Now, Eugene is in a position where he can really wage war against ergonomics. He is the labor solicitor in the Labor Department who is in charge of the attorneys who enforce labor laws. Scalia’s appointment to this position has dashed the hopes of Mississippi delta catfish workers for adequate workplace protections. The authors interviewed the Mississippi workers who each must skin fifty to sixty thousand catfish every week at the cost of substantial physical harm to themselves.

The authors looked at other areas of American life, as well. For example:

Chemical pollution – They visited a chemical dumpsite in New Jersey that has been responsible for substantial health hazards to residents, the deaths of many cattle, and also changed the color of local rabbits’ skin and fur to green. Of course, federal funds to clean up such sites are no longer available – they were killed off by Newt Gingrich’s Congress back in the 1990s.

Unemployment – The Bush administration has fought a hard, vicious struggle against extending unemployment benefits to the long-term unemployed. Late in 2003, the administration succeeded in choking off the funds. Ivins and Dubose interview victims of long-term unemployment.

Religious-Right extremism – The writers examine the role and strong influence of right-wing religious extremists in the Bush administration. They also look at the extremism of Bush’s judicial nominees, one of whom actually ruled against a death-row inmate whose attorney had slept during the trial.

Food Safety – In terms of recent headlines concerning food safety, the chapter entitled “Ready to Eat” is very relevant. Ivins and Dubose charge that the Republican Party “is the party of unregulated meat and poultry.” The U.S. Department of Agriculture (USDA) undersecretary for food safety, former Texas A&M professor, Elsa Murano, does not believe in testing food products. She also helped to kill off the Clinton administration regulations that dealt with the deadly bacterial form of food poisoning, listeria. The authors accuse the Republicans of paying off their wealthy contributors from the cattle- and chicken-processing states with the lax enforcement of USDA regulations.

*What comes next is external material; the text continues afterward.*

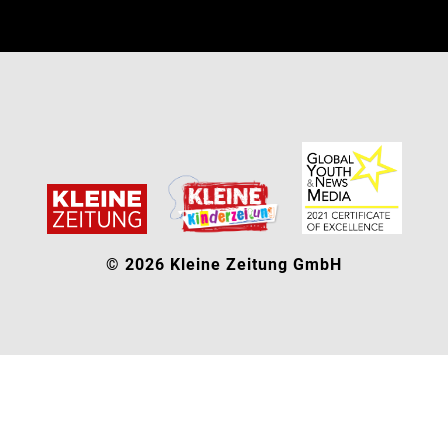
© 2026 Kleine Zeitung GmbH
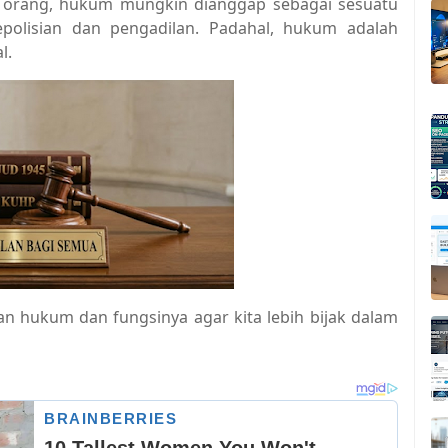
an orang, hukum mungkin dianggap sebagai sesuatu
olisian dan pengadilan. Padahal, hukum adalah
l.
an hukum dan fungsinya agar kita lebih bijak dalam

Ivins and Dubose are alarmed: “The programs that are helping people are being dismantled by ideological zealots. The programs that help corporations at the expense of taxpayers are being left in place.”

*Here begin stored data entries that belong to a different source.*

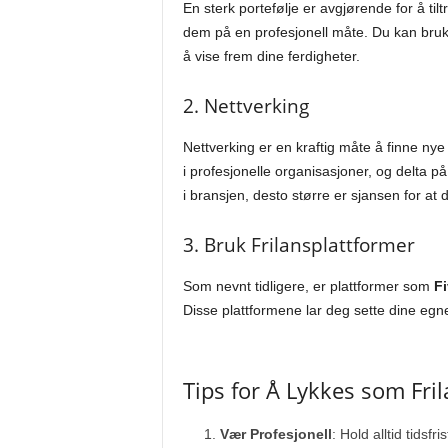
En sterk portefølje er avgjørende for å ti
dem på en profesjonell måte. Du kan bru
å vise frem dine ferdigheter.
2. Nettverking
Nettverking er en kraftig måte å finne nye
i profesjonelle organisasjoner, og delta 
i bransjen, desto større er sjansen for at
3. Bruk Frilansplattformer
Som nevnt tidligere, er plattformer som
Fi
Disse plattformene lar deg sette dine egne
Tips for Å Lykkes som Fril
Vær Profesjonell
: Hold alltid tids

What is to be done? Unfortunately, Ivins and Dubose suggest modest liberal reforms that do not fundamentally alter the power relationship between the wealthy and working people. They suggest public financing of campaigns; free media airtime for candidates-the public owns the airwaves; rescinding Bush’s tax cuts for the wealthy; ending corporate welfare; outlawing off-shore tax havens; enacting a program of energy conservation; establishing a national health insurance program; large-scale voter registration; and several reforms for corporations.

Their conclusion is scary and offers serious food for thought. Ivins and Dubose believe a “creepy” situation exists here in the U.S. and “the creepiest thing about it is that no one is talking about it. Mussolini said ‘Fascism should be more properly called corporatism, since it is the merger of state and corporate power.’ That’s pretty much what we’re looking at here, and the results are not good for the people of this country, no matter what it is called.”